Hevâzin kabilesinin Sa’d bin Bekir koluna mensuptur. Ümmü Kebşe künyesiyle ve Halime-i Sa'diyye ismiyle tanınmıştır. Mekkeli aileler yeni doğan çocuklarını, çölün sağlıklı havasında büyümeleri ve fasih Arapçayı öğrenmeleri için bedevî kabilelerinden bir süt anneye verilirdi.

Süt anneliği kendileri için gelir kaynağı olan bedevî kadınları da zengin ailelerin çocuklarını tercih ederlerdi. Halîme, bir kıtlık yılında kabilesinden bazı kadınlarla birlikte Mekke'ye gittiğinde zengin bir aile çocuğu bulamadı; yetim olması sebebiyle Hz. Muhammed'i (sav.) almakta tereddüt gösterdiyse de, boş dönmemek için ona süt anneliği yapmayı kabul etti.

Halime iki yıl sonra çocuğu sütten kesti ve ailesine teslim etmek istedi. Fakat annesi Âmine, muhtemelen çöl havasının çocuğuna yaradığını görünce, başka bir rivayete göre ise o esnada Mekke’de veba salgını bulunduğundan çocuğun bir süre daha süt annesinin yanında kalmasını uygun gördü. Hz. Muhammed (a.s.m.) beş yaşına gelince Halime onu annesine teslim etti.

Kaynaklar bu dönemde, başta şakk-ı sadr (melekler tarafından göğsünün yarılması) ve Halîme ile ailesinin Hz. Muhammed’i (a.s.m.) aldıktan sonra bolluğa kavuşması olmak üzere bazı fevkalâde olayların meydana geldiğini ve bunların bir kısmına süt anne ve süt babanın şehit olduğunu kaydeder.
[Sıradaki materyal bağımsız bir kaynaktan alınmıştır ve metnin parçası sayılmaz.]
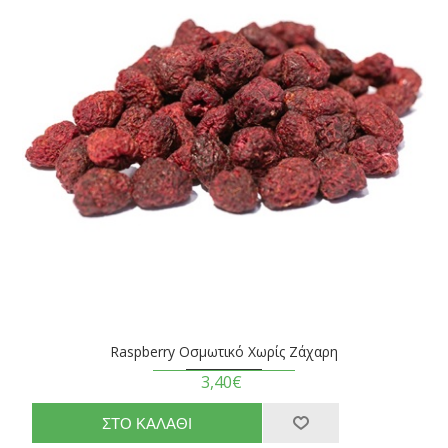
Raspberry Οσμωτικό Χωρίς Ζάχαρη
3,40€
Hz. Halime’nin Müslüman olduğu konusunda hemen hemen bütün kaynaklar ittifak eder. Vefat tarihi kesin olarak bilinmemektedir. Mekke’nin fethinden önce, yahut Hz. Peygamberin (sav) Refik-i A’lâya yükselişinden sonra vefat ettiği ileri sürülmektedir. Mezarı Medine'de Cennet Ül-Baki mezarlığındadır.